Edorian McCullough

Profile
- Position: Cornerback

Personal information
- Born: January 6, 1982 (age 44) Dallas, Texas
- Listed height: 5 ft 11 in (1.80 m)
- Listed weight: 190 lb (86 kg)

Career information
- College: Texas
- NFL draft: 2006: undrafted

Career history
- Jacksonville Jaguars (2006); Frankfurt Galaxy (2007); West Texas Roughnecks (2010);

= Edorian McCullough =

American football player and sprinter (born 1982)

Edorian McCullough (born January 6, 1982) is a former sprinter and American football cornerback and running back. He won the Texas high school championship in the 100 meters in consecutive years as a junior and senior and set district records with 340 rushing yards in a single game and 1,755 yards in a season. Rated as one of the top high school football players in the country, he signed with the University of Texas where he played in all 13 games as a true freshman and was selected as the Longhorns' Outstanding Defensive Newcomer Award. He left the University of Texas after one season due to academic issues and transferred to the City College of San Francisco, where he was selected as a Junior College All-American in 2004. He signed with Oregon State University in 2005, but he failed to meet the school's academic requirements and did not play for the Beavers. In 2006, he signed with the Jacksonville Jaguars as a free agent, but he was released in early September 2006 as part of the final cut before the start of the regular season. He was a member of the 2007 Frankfurt Galaxy team that lost the NFL Europa championship to the Hamburg Sea Devils in World Bowl XV. He signed with the West Texas Roughnecks of the Indoor Football League in 2010.

==North Garland==
McCullough was a standout athlete in both track and football at North Garland High School in Garland, Texas. He drew attention when, as a high school freshman, he was recorded with a time of 4.3 in the 40-yard dash. At the Texas state track meet in May 2000, McCullough finished fourth in the 100 meters, fifth in the 200 meters and helped North Garland take third place in the 4 X 100 relay. At the 2001 Texas state track meet, he finished first in the 100 meters, second in the 200 meters, and led North Garland to a second-place finish in the 4 x 100 relay. As a senior in 2002, McCullough repeated as the state 100 meter champion, and drew large crowds to track meets in which he raced.

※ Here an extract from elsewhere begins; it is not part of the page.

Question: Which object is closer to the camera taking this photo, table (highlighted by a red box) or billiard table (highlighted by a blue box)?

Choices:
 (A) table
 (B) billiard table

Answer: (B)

McCullough was a two-way star in football at North Garland, playing both cornerback and running back. In October 2000, he scored three touchdowns and rushed for 130 yards in a 35–16 win over North Mesquite High School. As a junior, he rushed for over 1,000 yards in 2000 and led the North Garland Raiders to their first appearance in the playoffs since 1991. As a senior, he set a district record with 340 rushing yards in an October 2001 victory over South Garland High School. He also broke the district record for rushing yards in a season with 1,755 yards and 16 touchdowns as a senior. The Dallas Morning News summed up McCullough's accomplishments as a senior: "One of Edorian McCullough's biggest assets is his speed. It is what helped him rush for more than 1,700 yards this season as a running back, shut down an entire side of the field at cornerback and win the state championship in the 100 meters in track." Following his senior year, McCullough was the #1 ranked defensive back in Texas and was selected by the Austin American-Statesman as the sixth best high school football player in Texas. The Dallas Morning News picked McCullough as the state's fifth best football player, and Rivals.com selected him as the #34 player in the country.

==University of Texas==
He committed to the University of Texas in January 2002. He signed his national letter of intent the following month. As a true freshman in 2002, McCullough appeared in all 13 games for the Longhorns, playing in a reserve role at the nickelback position and as a kickoff returner. He had 19 tackles and an interception in 2002 and shared the Longhorns' Outstanding Defensive Newcomer Award.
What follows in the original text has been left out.